As per the above three cases, RDMA Read is chosen to reduce the number of control messages. Since the number of control messages is reduced, the total number of I/O bus transactions are reduced too. In addition, since the receiver can progress independently of the sender (once the RNDZ\_START message is sent), we can enhance the communication progress. Further, even if the sender does not call any MPI progress, the data transfer can proceed over RDMA Read. This leads to much better overlap of computation with communication, if RDMA Read is used.

Thus, we conclude from the above that: the optimal choice of data transfer semantics is RDMA Read in all possible combinations of sender or receiver arriving at the communication point.
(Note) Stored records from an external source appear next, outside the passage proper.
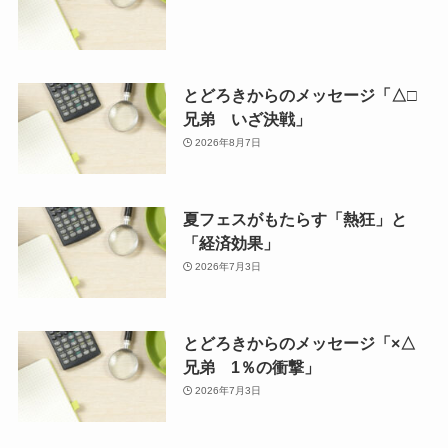
とどろきからのメッセージ「△□
兄弟 いざ決戦」
2026年8月7日
夏フェスがもたらす「熱狂」と
「経済効果」
2026年7月3日
とどろきからのメッセージ「×△
兄弟 1％の衝撃」
2026年7月3日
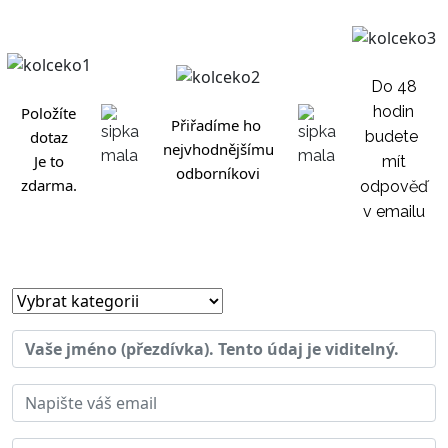
Do 48
hodin
Položíte
Přiřadíme ho
dotaz
budete
nejvhodnějšímu
Je to
mít
odborníkovi
zdarma.
odpověď
v emailu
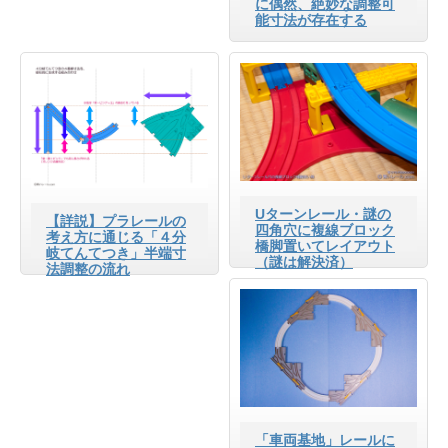
に偶然、絶妙な調整可
能寸法が存在する
Uターンレール・謎の
【詳説】プラレールの
四角穴に複線ブロック
考え方に通じる「４分
橋脚置いてレイアウト
岐てんてつき」半端寸
（謎は解決済）
法調整の流れ
「車両基地」レールに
### 4.2 Design Issues for RDMA Read Based Rendezvous Protocol

In this section we describe our proposed design and implementation of the Rendezvous Protocol using RDMA Read. The basic Rendezvous Protocol over RDMA Read is illustrated in Figure 2(a). The sending process sends the RNDZ\_START message. Upon its discovery, the receiving process issues the DATA message over RDMA Read. When it is done, it informs the sending process by a FIN message. But before we can directly utilize RDMA Read, we must address some design challenges.
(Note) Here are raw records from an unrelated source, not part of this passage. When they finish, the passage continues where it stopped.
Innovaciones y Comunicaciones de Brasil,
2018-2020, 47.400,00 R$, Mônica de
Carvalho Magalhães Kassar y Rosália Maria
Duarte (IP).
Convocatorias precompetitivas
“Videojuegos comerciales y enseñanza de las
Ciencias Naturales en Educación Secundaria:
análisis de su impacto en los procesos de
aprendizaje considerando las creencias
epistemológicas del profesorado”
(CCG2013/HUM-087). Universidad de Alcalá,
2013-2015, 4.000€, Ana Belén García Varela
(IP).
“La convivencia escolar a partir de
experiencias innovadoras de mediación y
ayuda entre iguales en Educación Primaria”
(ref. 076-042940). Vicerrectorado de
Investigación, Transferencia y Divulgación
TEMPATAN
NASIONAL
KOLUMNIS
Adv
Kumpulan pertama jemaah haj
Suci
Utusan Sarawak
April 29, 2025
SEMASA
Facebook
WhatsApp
Limited Outstanding RDMA Reads: The number of outstanding RDMA reads on any Queue Pair (QP) is a fixed number decided during the QP creation (typically 8 or 16). This means that we cannot directly issue a RDMA Read whenever an incoming RNDZ\_START matches a posted receive. Instead, we use a token bucket for keeping track of the number of RDMA Reads already issued. Every time a RDMA Read is issued, we decrement the number of RDMA Read tokens available. If no more tokens are available, the RDMA Read request is placed in a FIFO queue. When the



Figure 2. RDMA Read Based Rendezvous Protocol

MPI progress engine is active, first requests from this FIFO queue are processed, before issuing any other RDMA Reads.
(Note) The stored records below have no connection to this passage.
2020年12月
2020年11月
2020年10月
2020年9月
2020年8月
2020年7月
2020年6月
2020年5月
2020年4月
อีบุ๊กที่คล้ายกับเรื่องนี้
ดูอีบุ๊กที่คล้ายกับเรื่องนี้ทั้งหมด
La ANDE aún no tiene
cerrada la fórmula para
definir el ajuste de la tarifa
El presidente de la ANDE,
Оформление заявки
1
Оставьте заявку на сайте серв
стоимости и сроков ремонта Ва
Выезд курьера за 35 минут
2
**Issuing** FIN **Message**: According to InfiniBand specification [11], Send or RDMA Write transactions, are not guaranteed to finish in order with outstanding RDMA Reads. In order to deal with this, we have to wait for the RDMA Read completion, before we issue the FIN message (over Send or RDMA Write). Alternatively, the FIN message can also be posted as a *fenced* operation. Completion of a fenced operation means that all outstanding reads on the particular connection are now complete. However, this fenced operation is not utilized in the current design evaluated in this paper.

The RDMA Read based Rendezvous Protocol can make progress independent of the sender (after the RNDZ\_START message is sent). Since the sender does not need to explicitly call MPI progress function, we can achieve good computation/communication overlap on the sender side. This can be seen in Figure 2(b). However, if the receiver does not discover the RNDZ\_START message (i.e. it is busy doing computation), then the RDMA Read will be delayed. This effect can be seen in the same Figure 2(b). Hence, the RDMA Read based Rendezvous Protocol can achieve computation/communication overlap only at the sender side, not at the receiver. The solution for this case is discussed in the next section.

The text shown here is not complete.